The same day that the cuts were announced, students began mobilizing to protect the MRC. On Thursday night, more than 100 concerned students, coming from a variety of organizations and perspectives, gathered to discuss ways to address the dangers that the MRC, and, in turn, the communities the center serves, face. “We are just concerned students,” senior Liane Lau said of the organizers of the meeting, before giving up the floor to a variety of student speakers.
“I really don’t see how the MRC can run without interns. We know for sure that [Associate Dean and MRC Director] Rachel Beverly will be here but there’s no way that she can handle the workload of five people. The administration has insinuated that they will bring someone else in but even if there are three new people there is no way that they will be able to handle the load of five people who are already struggling as it is,” Harley stated.

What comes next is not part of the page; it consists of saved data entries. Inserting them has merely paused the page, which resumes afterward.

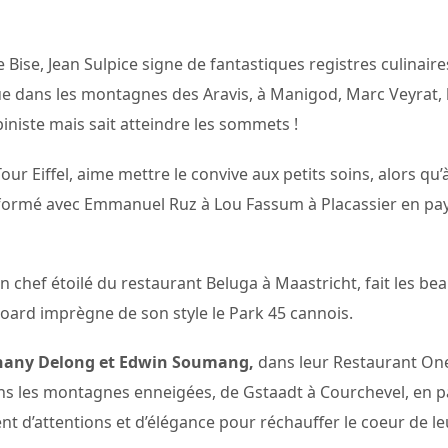
Bise, Jean Sulpice signe de fantastiques registres culinaire
que dans les montagnes des Aravis, à Manigod, Marc Veyrat, l
lpiniste mais sait atteindre les sommets !
our Eiffel, aime mettre le convive aux petits soins, alors qu’
f formé avec Emmanuel Ruz à Lou Fassum à Placassier en pays 
 chef étoilé du restaurant Beluga à Maastricht, fait les be
Poard imprègne de son style le Park 45 cannois.
hany Delong et Edwin Soumang,
dans leur Restaurant One,
ans les montagnes enneigées, de Gstaadt à Courchevel, en 
nt d’attentions et d’élégance pour réchauffer le coeur de leu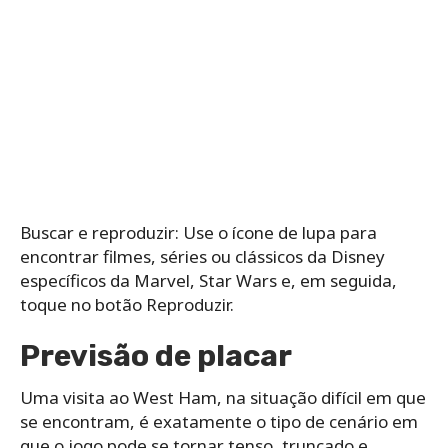
Buscar e reproduzir: Use o ícone de lupa para
encontrar filmes, séries ou clássicos da Disney
específicos da Marvel, Star Wars e, em seguida,
toque no botão Reproduzir.
Previsão de placar
Uma visita ao West Ham, na situação difícil em que
se encontram, é exatamente o tipo de cenário em
que o jogo pode se tornar tenso, truncado e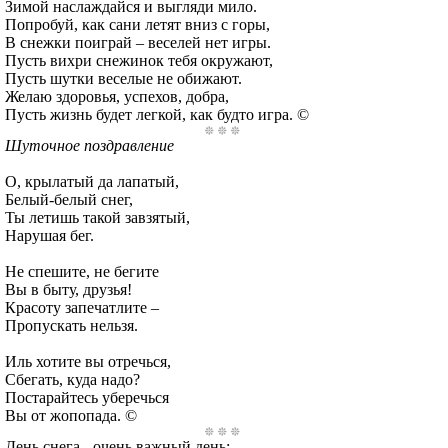
Зимой наслаждайся и выгляди мило.
Попробуй, как сани летят вниз с горы,
В снежки поиграй – веселей нет игры.
Пусть вихри снежинок тебя окружают,
Пусть шутки веселые не обижают.
Желаю здоровья, успехов, добра,
Пусть жизнь будет легкой, как будто игра. ©
Шуточное поздравление
О, крылатый да лапатый,
Белый-белый снег,
Ты летишь такой завзятый,
Нарушая бег.
Не спешите, не бегите
Вы в быту, друзья!
Красоту запечатлите –
Пропускать нельзя.
Иль хотите вы отречься,
Сбегать, куда надо?
Постарайтесь уберечься
Вы от жопопада. ©
День снега - очень важный день: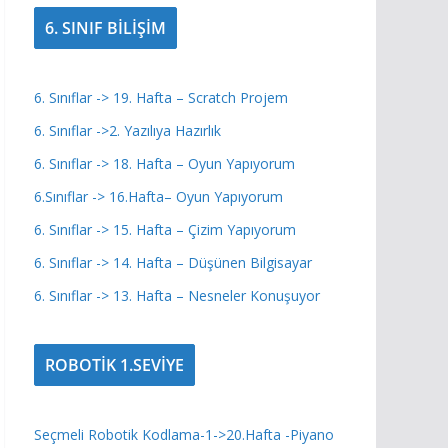
6. SINIF BİLİŞİM
6. Sınıflar -> 19. Hafta – Scratch Projem
6. Sınıflar ->2. Yazılıya Hazırlık
6. Sınıflar -> 18. Hafta – Oyun Yapıyorum
6.Sınıflar -> 16.Hafta– Oyun Yapıyorum
6. Sınıflar -> 15. Hafta – Çizim Yapıyorum
6. Sınıflar -> 14. Hafta – Düşünen Bilgisayar
6. Sınıflar -> 13. Hafta – Nesneler Konuşuyor
ROBOTİK 1.SEVİYE
Seçmeli Robotik Kodlama-1->20.Hafta -Piyano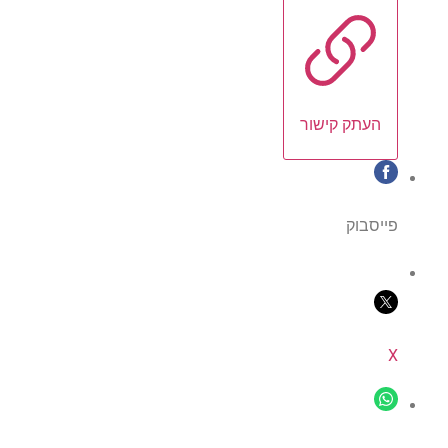
העתק קישור
פייסבוק
X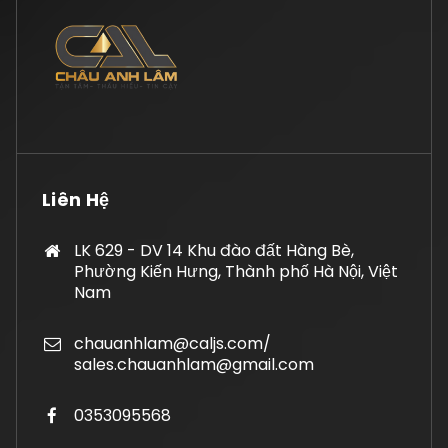
Liên Hệ
LK 629 - DV 14 Khu đào đất Hàng Bè,
Phường Kiến Hưng, Thành phố Hà Nội, Việt
Nam
chauanhlam@caljs.com/
sales.chauanhlam@gmail.com
0353095568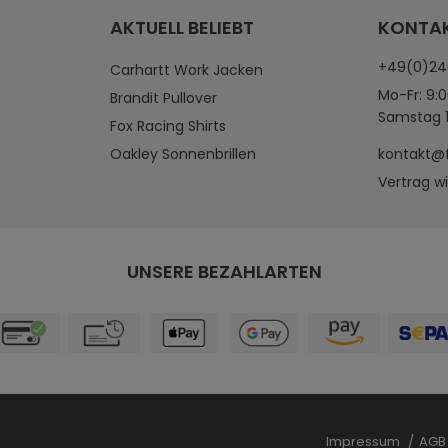
AKTUELL BELIEBT
KONTA
+49(0)2
Carhartt Work Jacken
Mo-Fr: 9:0
Brandit Pullover
Samstag 1
Fox Racing Shirts
Oakley Sonnenbrillen
kontakt@
Vertrag w
UNSERE BEZAHLARTEN
Impressum
AG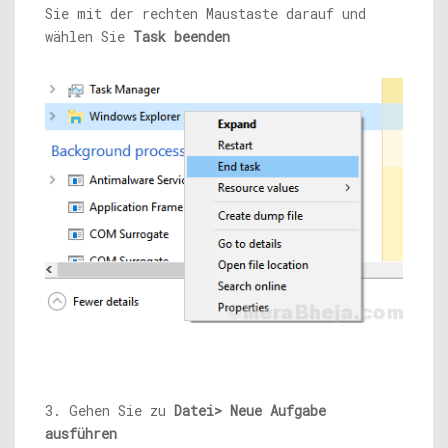
Sie mit der rechten Maustaste darauf und
wählen Sie
Task beenden
3. Gehen Sie zu
Datei> Neue Aufgabe
ausführen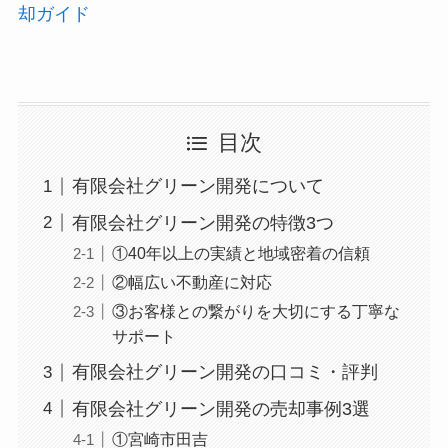
却ガイド
目次
有限会社グリーン開発について
有限会社グリーン開発の特徴3つ
①40年以上の実績と地域密着の信頼
②幅広い不動産に対応
③お客様との繋がりを大切にする丁寧な
サポート
有限会社グリーン開発の口コミ・評判
有限会社グリーン開発の売却事例3選
①宮崎市田吉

The MRC facilitates the bulk of culturally-specific programming on campus, putting together film and lecture series, such as the Indigenous Women’s Series, and serves as a home-base for student organizing. The center also coordinates a long-running Oberlin program wherein interested students are paired with local families of their same cultural background, providing a local community network, support and a place for a good, hot dinner. “The student resources I have utilized have been almost solely done by the MRC. None of these could have happened without the intern staff,” senior Grace Han said.
At Thursday night’s meeting student organizers pointed out that cuts in MRC faculty will place additional responsibilities on other multicultural representatives, which is likely to put an undue burden on faculty of color.
“I don’t think it’s the responsibility of faculty of color, I think often it’s their burden. That’s why the College has the Dean of Students office, so they can target the needs of the student body. I think that the burden falls on new faculty, because we have such a high turnover of faculty of color. On top of their academic workload they have all this informal advising. Not to say they aren’t a wonderful resource, but that is unfair that they should have to fill these additional roles,” Senior and member of the Comparative American Studies Committee Grace Han said.
“I think people may not think it is a big deal because we still may get CAS and we have the African American Studies department. Peter Goldsmith has said that faculty of color are going to have to pick up the slack but they [faculty of color] teach classes and are already mentoring these students. This is not their job. Why aren’t white professors asked to do the same thing?” Harley said.
This quandary has already been realized by some faculty members. “The pace of teaching, the pressure to publish in a liberal arts setting can work to preclude possibilities of faculty working with student activists,” Professor of Sociology Antoinette Charfauros-McDaniel said.
Other students tried to put the cuts into a larger historical perspective, noting that during a similar hiring freeze in 1998, Dean of Students positions, which had been organized to reflect identity-specific representation, were changed to the current system, under which each graduating class has a non identity-specific Dean. Many of Oberlin’s peer institutions, including Brown and Bard, boast permenantly staffed community resource centers.
A question-and-answer period at the meeting yielded questions ranging from need-blind admissions, to custodial understaffing, to benefits for faculty dependents. After this brief period of questions, discussion moved to possible student courses of action.
In addition to questions about the ramifications of the cuts, many are upset about the unilateral decisionmaking process which brought the College to the decision. Associate Dean and MRC Director Rachel Beverly, the only member of the MRC staff who will remain after the cuts, was not consulted on the cut to her staff. “I was not a part of the discussions regarding the elimination of the intern positions,” Beverly said.
Some are simply perplexed about this perceived lack of public discourse leading up to the cuts, which come on the heels of faculty meetings from which students were barred. “There has been a lack of dialogue between administration and students, and once again there is a disparity in the facts,” senior Jorge Sanchez said.